Para #DesarquivandoBr

24.11.2012 – A data assinala o segundo aniversário da sentença da Corte Interamericana de San José da Costa Rica, que condenou o Brasil no caso Gomes Lund e outros vs. Brasil a uma série de obrigações positivas decorrentes de obrigações internacionais em matéria de Direitos Humanos, fundamentadas na Convenção Americana de Direitos Humanos. Eis o que move jornalistas, blogueiros, juristas, historiadores, filósofos, pesquisadores, intelectuais e outros a nos mobilizarmos uma vez mais, atendendo à convocação de Niara de Oliveria, a fim de trazer a público, por meio do projeto Desarquivando o Brasil, as questões que, a nosso ver – embora capitais no contexto democrático brasileiro contemporâneo –, permanecem em aberto em relação ao recente passado autoritário brasileiro e seu acerto de contas ainda hoje inconcluso.
           De minha parte, não farei nenhum balanço das políticas transicionais dos últimos anos; com a Comissão Nacional da Verdade – que, frisemos, visa a responder à necessária busca da verdade, imposta pela sentença da CADH no caso Araguaia –, e com a instalação de comissões estaduais análogas país afora, o que se espera é que tenhamos, ao cabo dos trabalhos, um relatório detalhado sobre as violações de direitos humanos cometidas pelo Estado e pelo aparato civil de apoio à ditadura militar brasileira (1964-1985, por convenção histórica).
            Meu papel, no entanto, é outro; o de lançar uma hipótese que afronta o fundo de boa parte dos discursos oficiais e não-oficiais negacionistas. Tais discursos possuem um amplo espectro, indo desde a simples negação (já escrevi sobre isso aqui e aqui) até a pura e simples afirmação do anacronismo da questão dos espectros ditatoriais na democracia contemporânea brasileira.
            Esta última assertiva – a do anacronismo do problema, da ditadura como um evento histórico delimitado no espaço-tempo e incomunicável com a atualidade – carrega-nos rapidamente à afirmação do primeiro negacionismo e ao seu imobilismo aparentemente pragmático. Da afirmação de que “não é preciso lembrar”, torna-se fácil passar à afirmação radicalmente negacionista de que “nada há para lembrar”, nada teria acontecido.
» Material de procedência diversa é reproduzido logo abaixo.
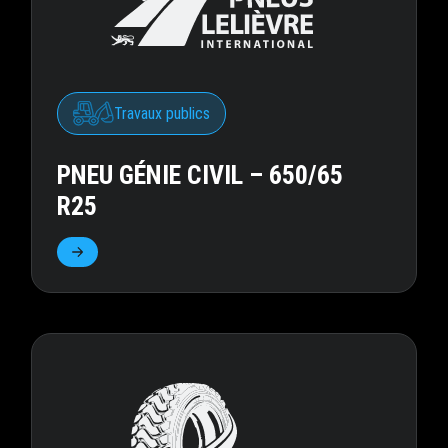
Travaux publics
PNEU GÉNIE CIVIL – 650/65
R25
O perigo do discurso puramente histórico, despido de toda preocupação genealógica com o real de que a história deve deixar-se penetrar, consiste precisamente na possibilidade de estabelecer o real violentamente e por meio dos discursos oficiais. O discurso histórico está sempre na iminência de ser capturado pelos dispositivos de poder vigentes, pelo Estado e por suas instituições, que visam, por definição, à estabilidade seja qual for o preço.
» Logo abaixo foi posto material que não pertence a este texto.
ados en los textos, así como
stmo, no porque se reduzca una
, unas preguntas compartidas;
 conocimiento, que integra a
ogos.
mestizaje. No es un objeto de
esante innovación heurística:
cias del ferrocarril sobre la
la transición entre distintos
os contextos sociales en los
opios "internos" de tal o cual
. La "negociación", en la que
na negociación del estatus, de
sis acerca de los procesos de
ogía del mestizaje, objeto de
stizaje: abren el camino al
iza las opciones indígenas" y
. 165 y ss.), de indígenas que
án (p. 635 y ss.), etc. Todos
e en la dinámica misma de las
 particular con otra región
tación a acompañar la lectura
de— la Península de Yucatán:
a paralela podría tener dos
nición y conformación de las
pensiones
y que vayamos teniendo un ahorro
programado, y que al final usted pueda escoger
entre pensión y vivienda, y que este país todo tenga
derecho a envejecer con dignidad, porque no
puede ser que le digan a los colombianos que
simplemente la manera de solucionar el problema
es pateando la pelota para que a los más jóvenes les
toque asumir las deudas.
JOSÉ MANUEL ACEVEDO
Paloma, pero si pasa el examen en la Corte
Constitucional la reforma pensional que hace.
    Atualmente, toda a Teoria da Justiça de Transição estabelece-se ao redor da centralidade do conceito de memória, dos imperativos de lembrar e da distinção entre anistia, e seus efeitos jurídico-penais, e esquecimento. No entanto, a memória nunca aparece definida enquanto tal – sempre se está a falar de  um largo espectro conceitual que compreende desde as lembranças individuais até a constituição de uma memória social, ou coletiva, no sentido de Maurice Halbwachs, que, no entanto, se tudo – ou quase tudo – parece dizer a respeito de indivíduos, de um grupo ou de uma nação, bem como sobre seus valores constitutivos, rigorosamente nada é capaz de dizer sobre a própria memória como uma realidade independente.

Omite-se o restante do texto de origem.